Stored entries

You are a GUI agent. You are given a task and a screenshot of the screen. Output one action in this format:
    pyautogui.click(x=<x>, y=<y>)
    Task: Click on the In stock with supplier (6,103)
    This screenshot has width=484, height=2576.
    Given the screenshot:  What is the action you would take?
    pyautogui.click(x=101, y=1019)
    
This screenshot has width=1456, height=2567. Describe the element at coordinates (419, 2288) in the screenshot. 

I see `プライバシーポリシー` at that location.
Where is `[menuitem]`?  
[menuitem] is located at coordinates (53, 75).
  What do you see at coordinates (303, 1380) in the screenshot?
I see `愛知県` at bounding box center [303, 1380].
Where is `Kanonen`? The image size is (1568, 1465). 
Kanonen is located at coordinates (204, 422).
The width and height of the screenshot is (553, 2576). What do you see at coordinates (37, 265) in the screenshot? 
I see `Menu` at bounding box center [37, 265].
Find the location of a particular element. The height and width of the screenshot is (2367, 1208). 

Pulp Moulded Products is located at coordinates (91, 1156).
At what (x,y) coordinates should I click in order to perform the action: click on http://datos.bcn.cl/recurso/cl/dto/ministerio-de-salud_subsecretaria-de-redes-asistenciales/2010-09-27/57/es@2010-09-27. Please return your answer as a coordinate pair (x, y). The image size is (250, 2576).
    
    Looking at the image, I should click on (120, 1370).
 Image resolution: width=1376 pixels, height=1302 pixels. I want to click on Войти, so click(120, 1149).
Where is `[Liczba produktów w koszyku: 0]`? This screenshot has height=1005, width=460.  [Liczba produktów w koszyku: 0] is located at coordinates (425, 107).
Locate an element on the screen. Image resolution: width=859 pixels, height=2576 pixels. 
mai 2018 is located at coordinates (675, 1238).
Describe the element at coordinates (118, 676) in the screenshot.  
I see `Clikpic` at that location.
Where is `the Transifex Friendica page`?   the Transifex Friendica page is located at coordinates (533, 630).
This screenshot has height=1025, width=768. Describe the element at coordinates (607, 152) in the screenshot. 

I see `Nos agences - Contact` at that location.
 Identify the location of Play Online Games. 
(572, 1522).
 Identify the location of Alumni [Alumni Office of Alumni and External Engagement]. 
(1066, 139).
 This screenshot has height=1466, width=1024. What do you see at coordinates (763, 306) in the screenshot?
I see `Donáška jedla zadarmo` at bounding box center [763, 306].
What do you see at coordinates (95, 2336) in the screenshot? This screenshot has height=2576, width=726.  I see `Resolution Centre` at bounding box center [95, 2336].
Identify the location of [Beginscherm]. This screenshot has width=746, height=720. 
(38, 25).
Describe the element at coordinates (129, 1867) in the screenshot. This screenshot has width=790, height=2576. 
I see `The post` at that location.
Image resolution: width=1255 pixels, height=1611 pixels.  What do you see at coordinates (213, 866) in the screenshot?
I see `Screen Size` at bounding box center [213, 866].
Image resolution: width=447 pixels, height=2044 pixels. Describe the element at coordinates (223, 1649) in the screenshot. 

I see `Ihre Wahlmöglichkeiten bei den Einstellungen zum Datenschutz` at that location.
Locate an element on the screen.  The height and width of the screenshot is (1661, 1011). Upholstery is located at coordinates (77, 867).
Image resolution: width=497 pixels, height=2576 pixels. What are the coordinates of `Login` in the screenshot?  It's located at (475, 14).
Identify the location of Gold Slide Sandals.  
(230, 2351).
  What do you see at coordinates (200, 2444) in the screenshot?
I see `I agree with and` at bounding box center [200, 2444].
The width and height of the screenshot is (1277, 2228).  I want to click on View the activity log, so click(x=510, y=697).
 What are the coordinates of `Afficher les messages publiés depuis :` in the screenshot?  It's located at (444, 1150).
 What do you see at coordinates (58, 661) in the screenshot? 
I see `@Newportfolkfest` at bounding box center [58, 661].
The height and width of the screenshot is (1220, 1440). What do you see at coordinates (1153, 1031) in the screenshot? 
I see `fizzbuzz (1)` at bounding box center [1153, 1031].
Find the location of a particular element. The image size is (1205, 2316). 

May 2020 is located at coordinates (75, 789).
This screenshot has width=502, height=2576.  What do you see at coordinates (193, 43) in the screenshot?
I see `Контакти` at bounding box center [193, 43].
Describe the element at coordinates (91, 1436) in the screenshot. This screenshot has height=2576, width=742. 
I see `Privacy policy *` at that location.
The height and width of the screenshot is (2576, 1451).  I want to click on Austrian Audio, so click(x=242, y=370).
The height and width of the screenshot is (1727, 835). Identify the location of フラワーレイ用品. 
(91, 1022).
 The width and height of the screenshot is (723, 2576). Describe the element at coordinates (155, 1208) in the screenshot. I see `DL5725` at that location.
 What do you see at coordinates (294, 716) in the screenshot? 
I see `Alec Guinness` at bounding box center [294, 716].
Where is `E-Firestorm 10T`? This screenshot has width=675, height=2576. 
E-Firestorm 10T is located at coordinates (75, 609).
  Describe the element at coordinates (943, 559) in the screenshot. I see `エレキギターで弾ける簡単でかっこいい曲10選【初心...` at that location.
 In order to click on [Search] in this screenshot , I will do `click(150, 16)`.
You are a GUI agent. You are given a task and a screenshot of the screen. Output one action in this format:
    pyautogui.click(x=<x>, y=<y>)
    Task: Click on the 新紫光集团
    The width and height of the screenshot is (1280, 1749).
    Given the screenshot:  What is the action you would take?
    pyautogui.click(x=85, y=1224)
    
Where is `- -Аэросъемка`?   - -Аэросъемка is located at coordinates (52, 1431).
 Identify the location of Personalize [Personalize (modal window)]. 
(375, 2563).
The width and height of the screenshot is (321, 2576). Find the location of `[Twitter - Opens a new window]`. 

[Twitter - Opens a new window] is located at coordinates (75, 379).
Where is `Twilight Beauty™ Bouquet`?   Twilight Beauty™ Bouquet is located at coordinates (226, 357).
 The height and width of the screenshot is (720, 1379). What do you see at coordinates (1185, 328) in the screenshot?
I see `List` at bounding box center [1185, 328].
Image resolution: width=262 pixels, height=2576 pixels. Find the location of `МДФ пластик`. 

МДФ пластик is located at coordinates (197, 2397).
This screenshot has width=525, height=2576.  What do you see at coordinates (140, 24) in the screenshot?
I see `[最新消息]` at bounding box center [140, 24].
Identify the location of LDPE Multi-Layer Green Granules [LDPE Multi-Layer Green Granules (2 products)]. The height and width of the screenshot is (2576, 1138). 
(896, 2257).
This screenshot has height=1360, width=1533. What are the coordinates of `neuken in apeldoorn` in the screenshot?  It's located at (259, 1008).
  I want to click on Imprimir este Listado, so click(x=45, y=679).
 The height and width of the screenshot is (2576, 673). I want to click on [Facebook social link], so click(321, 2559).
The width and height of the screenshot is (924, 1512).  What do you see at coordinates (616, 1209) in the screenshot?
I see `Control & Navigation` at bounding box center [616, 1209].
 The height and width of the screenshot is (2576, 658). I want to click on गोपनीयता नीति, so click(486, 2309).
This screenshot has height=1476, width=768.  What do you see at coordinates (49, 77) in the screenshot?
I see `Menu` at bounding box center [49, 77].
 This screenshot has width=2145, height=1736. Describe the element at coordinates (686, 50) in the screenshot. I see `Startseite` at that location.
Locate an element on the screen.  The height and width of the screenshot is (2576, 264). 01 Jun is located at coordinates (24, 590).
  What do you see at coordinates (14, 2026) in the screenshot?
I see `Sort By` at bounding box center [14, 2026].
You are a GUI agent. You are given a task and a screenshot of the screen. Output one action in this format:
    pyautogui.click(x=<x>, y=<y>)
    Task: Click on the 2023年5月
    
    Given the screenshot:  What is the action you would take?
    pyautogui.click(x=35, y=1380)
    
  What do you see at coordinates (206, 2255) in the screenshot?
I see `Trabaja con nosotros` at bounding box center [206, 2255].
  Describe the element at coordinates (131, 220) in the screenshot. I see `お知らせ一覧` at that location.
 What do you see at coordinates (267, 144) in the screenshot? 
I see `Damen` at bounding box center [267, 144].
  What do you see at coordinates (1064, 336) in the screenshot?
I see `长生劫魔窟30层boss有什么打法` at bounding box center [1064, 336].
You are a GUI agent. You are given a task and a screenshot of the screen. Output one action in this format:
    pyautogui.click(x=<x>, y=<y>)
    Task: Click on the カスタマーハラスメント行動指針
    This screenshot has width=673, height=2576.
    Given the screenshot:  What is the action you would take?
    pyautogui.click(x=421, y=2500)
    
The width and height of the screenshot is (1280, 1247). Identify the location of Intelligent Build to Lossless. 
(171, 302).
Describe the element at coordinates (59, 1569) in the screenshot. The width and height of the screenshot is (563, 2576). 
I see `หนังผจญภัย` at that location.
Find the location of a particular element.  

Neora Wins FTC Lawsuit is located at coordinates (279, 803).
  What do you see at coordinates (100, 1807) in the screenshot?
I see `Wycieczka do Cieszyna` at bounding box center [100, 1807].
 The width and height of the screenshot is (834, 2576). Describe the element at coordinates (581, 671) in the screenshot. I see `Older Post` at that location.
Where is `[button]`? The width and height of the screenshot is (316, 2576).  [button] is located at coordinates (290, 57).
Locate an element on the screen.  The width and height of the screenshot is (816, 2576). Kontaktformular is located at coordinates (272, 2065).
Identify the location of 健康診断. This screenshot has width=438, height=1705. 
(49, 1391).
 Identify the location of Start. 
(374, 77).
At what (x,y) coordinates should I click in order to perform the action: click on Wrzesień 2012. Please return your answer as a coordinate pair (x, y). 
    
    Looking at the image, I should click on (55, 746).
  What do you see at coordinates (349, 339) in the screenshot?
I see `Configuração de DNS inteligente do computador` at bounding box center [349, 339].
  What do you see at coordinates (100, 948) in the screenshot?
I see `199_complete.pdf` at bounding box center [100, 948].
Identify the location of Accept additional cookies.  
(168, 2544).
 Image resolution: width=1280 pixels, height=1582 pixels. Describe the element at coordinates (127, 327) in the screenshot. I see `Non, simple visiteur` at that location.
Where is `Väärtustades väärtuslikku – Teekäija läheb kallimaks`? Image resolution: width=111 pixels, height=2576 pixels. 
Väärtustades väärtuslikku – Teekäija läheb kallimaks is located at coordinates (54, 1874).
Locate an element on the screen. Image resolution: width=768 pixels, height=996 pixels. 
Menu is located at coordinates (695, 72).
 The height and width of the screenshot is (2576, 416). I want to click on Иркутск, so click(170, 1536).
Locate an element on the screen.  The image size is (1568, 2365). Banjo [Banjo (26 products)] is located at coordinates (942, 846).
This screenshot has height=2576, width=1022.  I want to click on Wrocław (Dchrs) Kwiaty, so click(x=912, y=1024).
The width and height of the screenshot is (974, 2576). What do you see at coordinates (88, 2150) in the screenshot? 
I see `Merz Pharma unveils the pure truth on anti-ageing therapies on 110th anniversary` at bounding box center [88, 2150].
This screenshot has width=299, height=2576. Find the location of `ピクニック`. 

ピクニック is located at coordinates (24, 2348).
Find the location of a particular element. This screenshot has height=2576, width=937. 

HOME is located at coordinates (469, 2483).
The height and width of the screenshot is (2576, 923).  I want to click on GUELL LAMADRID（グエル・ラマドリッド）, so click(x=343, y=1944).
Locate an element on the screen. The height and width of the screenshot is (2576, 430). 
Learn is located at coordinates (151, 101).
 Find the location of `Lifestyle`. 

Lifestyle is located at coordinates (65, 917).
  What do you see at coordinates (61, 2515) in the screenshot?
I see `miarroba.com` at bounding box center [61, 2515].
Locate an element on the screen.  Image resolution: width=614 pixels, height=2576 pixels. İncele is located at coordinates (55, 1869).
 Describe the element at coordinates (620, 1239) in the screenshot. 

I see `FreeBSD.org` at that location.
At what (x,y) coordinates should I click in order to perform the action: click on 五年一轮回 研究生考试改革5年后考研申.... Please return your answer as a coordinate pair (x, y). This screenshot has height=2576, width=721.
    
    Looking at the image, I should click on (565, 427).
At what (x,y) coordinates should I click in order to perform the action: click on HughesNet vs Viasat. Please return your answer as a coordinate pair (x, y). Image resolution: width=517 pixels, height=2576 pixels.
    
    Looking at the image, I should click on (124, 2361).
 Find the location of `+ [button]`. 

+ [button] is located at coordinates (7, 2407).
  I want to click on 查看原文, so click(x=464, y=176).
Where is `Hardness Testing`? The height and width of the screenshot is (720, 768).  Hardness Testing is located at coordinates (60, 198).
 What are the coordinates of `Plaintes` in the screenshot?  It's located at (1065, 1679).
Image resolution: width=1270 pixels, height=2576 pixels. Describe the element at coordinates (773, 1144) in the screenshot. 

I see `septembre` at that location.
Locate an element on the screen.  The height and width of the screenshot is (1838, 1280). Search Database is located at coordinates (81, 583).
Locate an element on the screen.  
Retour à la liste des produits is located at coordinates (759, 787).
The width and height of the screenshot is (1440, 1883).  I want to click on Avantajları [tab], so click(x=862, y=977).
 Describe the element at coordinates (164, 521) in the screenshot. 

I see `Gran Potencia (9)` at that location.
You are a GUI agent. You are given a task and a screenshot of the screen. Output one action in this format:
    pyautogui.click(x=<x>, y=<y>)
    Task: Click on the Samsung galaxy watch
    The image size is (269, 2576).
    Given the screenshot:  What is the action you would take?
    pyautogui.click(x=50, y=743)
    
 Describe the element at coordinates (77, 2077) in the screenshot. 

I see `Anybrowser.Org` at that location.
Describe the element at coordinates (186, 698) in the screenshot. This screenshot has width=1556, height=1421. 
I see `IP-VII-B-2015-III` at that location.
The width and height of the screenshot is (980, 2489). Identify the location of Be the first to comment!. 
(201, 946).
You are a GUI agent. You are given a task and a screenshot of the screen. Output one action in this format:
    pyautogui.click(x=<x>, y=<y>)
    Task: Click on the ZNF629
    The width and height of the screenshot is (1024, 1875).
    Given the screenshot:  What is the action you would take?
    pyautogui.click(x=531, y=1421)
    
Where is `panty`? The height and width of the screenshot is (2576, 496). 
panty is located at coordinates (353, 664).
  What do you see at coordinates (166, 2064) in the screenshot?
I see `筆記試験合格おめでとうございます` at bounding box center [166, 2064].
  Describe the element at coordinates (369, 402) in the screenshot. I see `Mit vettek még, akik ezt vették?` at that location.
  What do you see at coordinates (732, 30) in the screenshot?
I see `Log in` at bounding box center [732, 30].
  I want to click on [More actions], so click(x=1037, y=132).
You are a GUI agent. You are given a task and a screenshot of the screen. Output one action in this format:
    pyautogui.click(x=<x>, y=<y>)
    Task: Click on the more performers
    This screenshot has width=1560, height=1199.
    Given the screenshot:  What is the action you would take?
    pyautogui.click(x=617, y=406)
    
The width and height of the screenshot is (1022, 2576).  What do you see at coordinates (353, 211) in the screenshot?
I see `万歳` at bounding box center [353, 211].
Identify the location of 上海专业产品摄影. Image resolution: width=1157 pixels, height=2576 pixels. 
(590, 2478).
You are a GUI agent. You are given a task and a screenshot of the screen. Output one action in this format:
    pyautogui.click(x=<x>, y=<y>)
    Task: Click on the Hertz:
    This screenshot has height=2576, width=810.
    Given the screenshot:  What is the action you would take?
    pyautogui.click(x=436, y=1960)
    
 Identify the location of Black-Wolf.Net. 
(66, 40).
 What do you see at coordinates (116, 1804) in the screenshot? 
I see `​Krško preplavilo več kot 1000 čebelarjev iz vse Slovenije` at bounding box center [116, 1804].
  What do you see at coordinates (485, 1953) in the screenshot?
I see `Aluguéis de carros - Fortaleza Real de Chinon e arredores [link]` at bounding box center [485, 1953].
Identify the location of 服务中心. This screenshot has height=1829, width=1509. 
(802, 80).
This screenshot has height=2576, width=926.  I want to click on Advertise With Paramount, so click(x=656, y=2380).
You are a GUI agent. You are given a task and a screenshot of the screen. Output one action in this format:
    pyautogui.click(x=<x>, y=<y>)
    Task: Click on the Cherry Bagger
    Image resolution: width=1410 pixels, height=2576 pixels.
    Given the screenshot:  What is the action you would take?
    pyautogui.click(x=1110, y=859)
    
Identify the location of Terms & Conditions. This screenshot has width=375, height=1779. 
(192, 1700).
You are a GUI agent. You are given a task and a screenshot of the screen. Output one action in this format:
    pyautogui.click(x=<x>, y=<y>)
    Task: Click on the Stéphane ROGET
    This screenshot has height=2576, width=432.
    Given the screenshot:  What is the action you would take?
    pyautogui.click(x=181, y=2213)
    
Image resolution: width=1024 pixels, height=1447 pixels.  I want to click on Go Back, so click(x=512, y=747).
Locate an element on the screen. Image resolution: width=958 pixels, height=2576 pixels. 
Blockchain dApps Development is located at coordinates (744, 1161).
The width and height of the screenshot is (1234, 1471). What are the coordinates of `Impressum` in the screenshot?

# [Task to carry out]
One number is the full answer: how many lines of the records include the string "Search".

# [Solved exercise]
2